Student Senate has rejected the student activity fee committee’s (SAFC) proposal to re-elect sophomore Jake Adams, as the SAFC chairperson on two different occassions according to at-large SAFC member, senior Mary Kelliher.

Every spring, applications for SAFC chairperson are open to the public. After public interviews are held, SAFC holds an executive session where a majority consensus determines which applicant will be sent to Student Senate for approval. To be appointed as SAFC chairperson, Student Senate must approve the recommended candidate with a two-thirds majority vote, according to Student Senate Speaker Alex Fries.
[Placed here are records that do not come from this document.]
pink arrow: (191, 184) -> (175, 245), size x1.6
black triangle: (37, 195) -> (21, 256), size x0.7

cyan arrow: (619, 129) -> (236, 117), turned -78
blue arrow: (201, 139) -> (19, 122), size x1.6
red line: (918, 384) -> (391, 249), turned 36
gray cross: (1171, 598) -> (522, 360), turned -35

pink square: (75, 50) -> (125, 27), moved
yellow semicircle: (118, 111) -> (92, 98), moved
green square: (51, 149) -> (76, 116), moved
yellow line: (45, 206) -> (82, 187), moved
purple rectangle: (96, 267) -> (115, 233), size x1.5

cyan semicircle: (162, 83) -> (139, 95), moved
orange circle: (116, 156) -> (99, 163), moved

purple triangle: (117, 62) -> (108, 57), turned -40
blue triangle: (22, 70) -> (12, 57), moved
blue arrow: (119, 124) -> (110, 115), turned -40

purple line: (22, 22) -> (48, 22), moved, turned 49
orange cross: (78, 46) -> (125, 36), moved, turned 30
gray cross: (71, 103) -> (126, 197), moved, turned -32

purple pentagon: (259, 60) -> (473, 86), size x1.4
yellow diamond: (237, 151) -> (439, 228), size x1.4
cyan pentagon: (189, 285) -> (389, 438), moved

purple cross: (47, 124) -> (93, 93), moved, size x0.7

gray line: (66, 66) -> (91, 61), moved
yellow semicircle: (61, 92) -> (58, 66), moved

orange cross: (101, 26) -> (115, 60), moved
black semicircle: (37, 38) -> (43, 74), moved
Senate’s first down vote was “explicitly for two reasons,” according to Fries. The first, Fries said, was the lack of process in the form of an incomplete application submitted by one of the applicants.  The second reasoning being that the committee selected the candidate who they see best for SAFC and student organizations, rather than the student body. Fries added that the second down vote was based solely upon rationale.

“The reasoning that was given with it [the application] was he’s best for orgs, he’s best for the people that are part of the committee,” Fries said. “…a lot of people were taken back by that because the whole purpose of the student activity committee is to help students [the student body] do student activities.”

Student Senate is “technically” responsible for representing the entire student body both on and off campus, according to Campus Activities Board (CAB) Business anager Alex DaPonte. He notes that SAFC is among Student Senate’s constituents and, because of this, should take SAFC’s vote into consideration.

“By voting down the staff chair twice, as a recommendation from SAFC committee is undermining the student body, again, and not taking their constituents into consideration,” DaPonte said.

Adams spoke to his past experience in both SAFC and Student Senate when discussing what qualifies him as SAFC chairperson. He has held the position of business manager for Student Senate, the chief financial officer for SAFC and the treasurer of various student organizations.

“I’ve had experience in every possible realm that there is to have and I feel like that is very important when you’re at the head of an organization, especially an organization with 30 members that come from very diverse backgrounds and they have very diverse responsibilities,” Adams said. 

Junior and Student Senate Financial Affairs officer Ian Kyle is also running for the position of SAFC chairperson. He credits the experience he’s gained from this current position as well as finance and analytics knowledge from his business administration major for making him a strong candidate for the position, adding he has out of school experience working with cost analytics “for multiple departments” when he interned for Bosch.

“I’m basically at a point in my life where I’m going to be a senior next year and I want to give back the greater community of UNH in any way possible and I feel like this opportunity to be SAFC chair would allow me to have the biggest positive impact as possible…” Kyle said.

SAFC will meet on April 28, to interview the two candidates for a third time. Their recommendation will be reviewed by Student Senate on April 30, according to Fries. If a consensus is not reached, senior history major and USNH Student Board Representative Lincoln Crutchfield, said there are two options for Student Senate to take. An “avenue” to extend ability of current “stakeholders” that “ceases” on the close of current senate on midnight, April 30. The second, and “not preferable at all” option, according to Crutchfield, would be the student senate speaker-elect appointing an interim chairperson until the committee could reconvene and find a new chairperson.

A petition stating, “student organizations and their leadership have an equally valid if not better grasp on the wishes of the student body, especially as it comes to programing and the expenditures of SAF [student activity fee] funds,” has gained 343 signatures, as of the night of April 26, according to CAB Director Billy Boyce.